"Cloning Genes for Susceptibility to Breast and Prostate Cancer"
Epidemiological and genetic data support the existence of genes that predispose jointly to breast and prostate cancer. The goal of this project is to build upon a recently completed genome wide scan of 254 high risk prostate cancer families, 67 of whom also have a first-degree realtive with breast cancer, to clone such susceptibility genes. We will first assign priorities for follow-up of initial linkage results by consideration of data derived from the entire data set, as well as stratified subsets of families grouped by age at onset, family history, and clinical features of disease. Once loci of interest are prioritized, we will define a minimum critical region for each by genotyping additional markers and identifying recombinants relative to markers and known genes. A physical map of BACs across regions of interest will be constructed using publicly available data, with gaps filled in my additional screening as needed. Final selection of candidate genes will be made using mapping, functional, and publicly available expression data. These genes will be analyzed for disease-associated mutations and polymorphisms, including SNPs, in the 254 family data set and, if appropriate, in a population-based cohort. The resulting data will provide information about the type and distribution of disease causing mutations in high-risk families and populations.

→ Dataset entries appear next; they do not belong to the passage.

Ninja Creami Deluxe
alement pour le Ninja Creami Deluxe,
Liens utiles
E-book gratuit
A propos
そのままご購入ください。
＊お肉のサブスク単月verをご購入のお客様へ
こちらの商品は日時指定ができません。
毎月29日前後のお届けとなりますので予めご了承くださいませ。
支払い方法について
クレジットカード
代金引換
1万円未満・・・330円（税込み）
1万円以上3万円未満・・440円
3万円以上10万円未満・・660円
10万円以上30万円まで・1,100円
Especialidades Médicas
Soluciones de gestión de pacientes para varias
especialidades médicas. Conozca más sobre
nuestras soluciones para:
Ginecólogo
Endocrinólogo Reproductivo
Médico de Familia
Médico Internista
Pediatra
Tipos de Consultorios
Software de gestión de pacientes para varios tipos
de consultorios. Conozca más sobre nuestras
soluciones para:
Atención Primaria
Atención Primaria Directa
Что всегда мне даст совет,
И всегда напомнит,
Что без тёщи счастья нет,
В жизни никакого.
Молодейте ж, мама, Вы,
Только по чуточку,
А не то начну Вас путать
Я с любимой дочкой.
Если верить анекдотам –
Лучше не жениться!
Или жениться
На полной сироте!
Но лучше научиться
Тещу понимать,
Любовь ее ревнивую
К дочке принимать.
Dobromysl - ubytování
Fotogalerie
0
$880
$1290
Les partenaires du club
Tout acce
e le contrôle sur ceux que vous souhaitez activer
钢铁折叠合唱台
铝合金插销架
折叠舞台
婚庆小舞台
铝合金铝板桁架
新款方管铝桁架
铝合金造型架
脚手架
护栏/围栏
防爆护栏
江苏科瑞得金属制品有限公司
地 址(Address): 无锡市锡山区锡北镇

The proposed study is a new project of these mentors whose previous collaborations have focused on genetic mapping and candidate gene analysis. The dual environment provides a unique opportunity for integration of distinct approaches to finding putative cancer genes and deciphering their importance in high-risk families and the general population. In addition, it provides the trainee with a full set of tools for tackling similar problems, independently, in the future.